Sehr gut kommen die beiden Tenöre mit ihren teilweise unbequem hoch liegenden Partien zurecht. Aaron Cawley als Steva präsentiert seinen kraftvoll jugendlichen Tenor in Bestform. Den leichtsinnigen Hallodri kauft man ihm ohne weiteres ab. Daniel Brenna hat die wichtige Rolle des Laca als Einspringer kurzfristig für den erkrankten Paul McNamara übernommen, läßt sich aber keine Unsicherheit anmerken. Er zeichnet das Gegenbild zum aufgekratzten Steva und gibt sich rollenadäquat zunächst steif und introvertiert.
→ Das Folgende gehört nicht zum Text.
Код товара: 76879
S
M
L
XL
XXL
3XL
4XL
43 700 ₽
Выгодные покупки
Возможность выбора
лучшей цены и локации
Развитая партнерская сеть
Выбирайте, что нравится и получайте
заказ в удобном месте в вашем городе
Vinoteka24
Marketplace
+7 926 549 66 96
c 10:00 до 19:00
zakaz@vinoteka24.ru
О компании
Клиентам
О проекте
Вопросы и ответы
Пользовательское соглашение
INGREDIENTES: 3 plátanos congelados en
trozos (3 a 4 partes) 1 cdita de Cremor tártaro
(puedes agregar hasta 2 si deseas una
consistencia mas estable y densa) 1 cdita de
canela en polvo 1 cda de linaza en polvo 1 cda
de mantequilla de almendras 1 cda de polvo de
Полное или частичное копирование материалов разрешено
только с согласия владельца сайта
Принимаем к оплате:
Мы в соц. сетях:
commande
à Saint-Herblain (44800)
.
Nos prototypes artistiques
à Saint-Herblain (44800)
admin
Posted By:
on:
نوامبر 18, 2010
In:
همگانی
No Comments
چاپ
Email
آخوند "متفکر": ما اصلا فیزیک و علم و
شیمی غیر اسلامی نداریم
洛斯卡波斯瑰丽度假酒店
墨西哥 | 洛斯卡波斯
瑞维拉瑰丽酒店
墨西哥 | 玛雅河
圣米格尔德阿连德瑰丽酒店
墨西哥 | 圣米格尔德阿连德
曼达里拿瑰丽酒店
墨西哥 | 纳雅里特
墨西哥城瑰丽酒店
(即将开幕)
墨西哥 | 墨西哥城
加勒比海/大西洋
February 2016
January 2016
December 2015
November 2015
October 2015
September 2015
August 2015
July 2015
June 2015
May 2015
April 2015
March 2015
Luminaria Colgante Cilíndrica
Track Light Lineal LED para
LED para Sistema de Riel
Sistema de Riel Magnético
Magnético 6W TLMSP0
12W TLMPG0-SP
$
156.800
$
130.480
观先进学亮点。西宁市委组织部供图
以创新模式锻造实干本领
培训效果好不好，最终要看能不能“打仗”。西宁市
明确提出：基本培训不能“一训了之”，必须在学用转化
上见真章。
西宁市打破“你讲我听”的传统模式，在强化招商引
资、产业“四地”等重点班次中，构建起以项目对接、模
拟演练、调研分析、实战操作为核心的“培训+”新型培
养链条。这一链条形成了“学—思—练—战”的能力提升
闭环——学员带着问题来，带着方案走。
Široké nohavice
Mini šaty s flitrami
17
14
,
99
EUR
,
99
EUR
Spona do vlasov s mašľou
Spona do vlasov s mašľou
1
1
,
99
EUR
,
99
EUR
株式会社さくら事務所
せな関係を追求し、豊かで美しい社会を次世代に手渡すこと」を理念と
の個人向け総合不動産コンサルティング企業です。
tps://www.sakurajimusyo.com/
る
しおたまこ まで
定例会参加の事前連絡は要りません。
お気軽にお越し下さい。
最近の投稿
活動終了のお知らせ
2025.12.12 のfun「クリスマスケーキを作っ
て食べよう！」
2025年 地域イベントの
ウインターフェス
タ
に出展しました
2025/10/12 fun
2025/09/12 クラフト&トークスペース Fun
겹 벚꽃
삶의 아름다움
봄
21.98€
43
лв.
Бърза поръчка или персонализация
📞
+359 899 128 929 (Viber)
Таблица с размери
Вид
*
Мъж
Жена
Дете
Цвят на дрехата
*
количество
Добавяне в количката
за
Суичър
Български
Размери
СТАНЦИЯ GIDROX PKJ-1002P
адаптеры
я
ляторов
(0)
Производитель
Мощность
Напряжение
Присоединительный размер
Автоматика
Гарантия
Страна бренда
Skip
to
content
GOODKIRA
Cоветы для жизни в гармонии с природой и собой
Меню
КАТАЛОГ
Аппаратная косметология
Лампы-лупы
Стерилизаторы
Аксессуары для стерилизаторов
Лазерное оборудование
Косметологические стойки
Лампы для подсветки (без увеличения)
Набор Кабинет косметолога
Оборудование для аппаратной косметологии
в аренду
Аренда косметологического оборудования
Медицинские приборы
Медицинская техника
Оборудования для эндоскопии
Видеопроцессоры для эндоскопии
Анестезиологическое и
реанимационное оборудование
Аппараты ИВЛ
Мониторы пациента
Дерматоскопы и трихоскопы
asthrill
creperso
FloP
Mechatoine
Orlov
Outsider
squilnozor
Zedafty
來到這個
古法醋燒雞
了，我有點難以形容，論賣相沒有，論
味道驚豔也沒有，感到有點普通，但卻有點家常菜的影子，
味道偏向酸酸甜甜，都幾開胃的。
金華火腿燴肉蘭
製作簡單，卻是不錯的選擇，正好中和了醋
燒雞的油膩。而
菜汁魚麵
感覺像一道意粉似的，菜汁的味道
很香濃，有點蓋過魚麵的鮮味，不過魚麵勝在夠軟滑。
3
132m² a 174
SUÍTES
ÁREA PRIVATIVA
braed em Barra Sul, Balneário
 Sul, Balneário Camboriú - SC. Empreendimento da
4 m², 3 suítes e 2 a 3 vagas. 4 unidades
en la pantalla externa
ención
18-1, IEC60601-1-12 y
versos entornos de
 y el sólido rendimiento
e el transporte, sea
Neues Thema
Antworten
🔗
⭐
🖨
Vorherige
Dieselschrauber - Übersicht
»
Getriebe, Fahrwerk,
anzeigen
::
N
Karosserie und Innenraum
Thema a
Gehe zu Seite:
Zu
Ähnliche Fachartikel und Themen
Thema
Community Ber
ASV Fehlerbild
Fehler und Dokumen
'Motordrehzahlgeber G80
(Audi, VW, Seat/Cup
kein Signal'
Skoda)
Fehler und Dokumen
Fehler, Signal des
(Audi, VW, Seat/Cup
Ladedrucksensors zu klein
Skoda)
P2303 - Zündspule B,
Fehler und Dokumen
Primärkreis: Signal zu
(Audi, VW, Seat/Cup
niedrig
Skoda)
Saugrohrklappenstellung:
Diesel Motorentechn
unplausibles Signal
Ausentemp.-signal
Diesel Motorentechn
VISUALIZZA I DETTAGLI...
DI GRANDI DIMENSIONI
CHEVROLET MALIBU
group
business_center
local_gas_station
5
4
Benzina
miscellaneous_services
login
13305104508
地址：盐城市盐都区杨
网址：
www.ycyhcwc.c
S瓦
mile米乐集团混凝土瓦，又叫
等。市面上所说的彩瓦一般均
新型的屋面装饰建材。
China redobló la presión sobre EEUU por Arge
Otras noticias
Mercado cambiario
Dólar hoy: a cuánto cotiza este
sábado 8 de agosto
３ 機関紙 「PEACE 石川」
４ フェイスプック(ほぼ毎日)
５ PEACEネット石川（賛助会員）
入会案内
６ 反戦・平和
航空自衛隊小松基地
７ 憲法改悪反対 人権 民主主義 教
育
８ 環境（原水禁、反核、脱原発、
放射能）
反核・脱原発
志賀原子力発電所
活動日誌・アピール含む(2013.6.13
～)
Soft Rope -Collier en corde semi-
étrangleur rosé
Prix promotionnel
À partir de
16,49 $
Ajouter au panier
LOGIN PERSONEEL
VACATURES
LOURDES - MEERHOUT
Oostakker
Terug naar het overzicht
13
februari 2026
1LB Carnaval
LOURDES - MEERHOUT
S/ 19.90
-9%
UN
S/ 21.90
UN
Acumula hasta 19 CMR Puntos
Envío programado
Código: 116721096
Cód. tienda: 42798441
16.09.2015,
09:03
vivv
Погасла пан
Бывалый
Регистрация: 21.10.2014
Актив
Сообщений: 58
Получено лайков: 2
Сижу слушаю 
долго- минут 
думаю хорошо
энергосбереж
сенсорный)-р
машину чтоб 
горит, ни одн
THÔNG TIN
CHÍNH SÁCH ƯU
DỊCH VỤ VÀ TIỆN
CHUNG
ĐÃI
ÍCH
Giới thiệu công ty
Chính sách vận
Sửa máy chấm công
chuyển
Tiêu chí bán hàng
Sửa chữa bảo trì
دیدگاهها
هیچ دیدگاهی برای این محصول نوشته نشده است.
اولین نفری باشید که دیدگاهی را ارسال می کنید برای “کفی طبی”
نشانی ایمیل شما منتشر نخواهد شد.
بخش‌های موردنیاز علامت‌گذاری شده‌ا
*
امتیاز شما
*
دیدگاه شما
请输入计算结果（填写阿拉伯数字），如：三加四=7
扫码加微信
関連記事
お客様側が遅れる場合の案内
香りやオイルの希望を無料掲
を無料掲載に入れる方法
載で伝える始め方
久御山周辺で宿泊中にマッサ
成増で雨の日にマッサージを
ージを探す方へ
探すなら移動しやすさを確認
Seine Stimme aber klingt wunderbar unangestrengt und gut geführt. Anna Maria Dur zeigt in der Rolle der Großmutter Buryia, daß man eine alte Frau mit wohltuend frischer Stimme ohne musikalische Abstriche glaubhaft darstellen kann.

Gisbert Jäkel hat dazu ein schlichtes, aber stimmiges Bühnenbild ersonnen. Die Szenerie vor der Mühle zu Beginn wird mit schlichten Bretterwänden angedeutet. Der zweite Akt zeigt dann naturalistisch das Innere des Wohnhauses der Küsterin. Der dritte Akt spielt vor diesem Haus. Der Umbau im Übergang vom ersten zum zweiten Akt findet auf offener Bühne statt. Die Darsteller bleiben einfach stehen, die Stube wird langsam gedreht, bis ihre Außenseite erscheint.

Die Regie von Ingo Kerkhof ist ebenso schnörkellos. Sie konzentriert sich ohne Regietheatermätzchen auf das Erzählen des tragischen Stoffes. Dabei gelingt es dem Regisseur, ein eindringliches Kammerspiel von großer Dichte und sich immer weiter steigernder Intensität zu entwickeln. Dieser Regieansatz sollte gerade für solche Zuschauer hilfreich sein, die dem Stück zum ersten Mal begegnen.

Der Premierenapplaus ist für alle Beteiligten ungebrochen stark. Schaechter und Cliviak werden verdientermaßen gefeiert.

Weitere Vorstellungen gibt es am 6., 12., 15., 20. und 28. Dezember.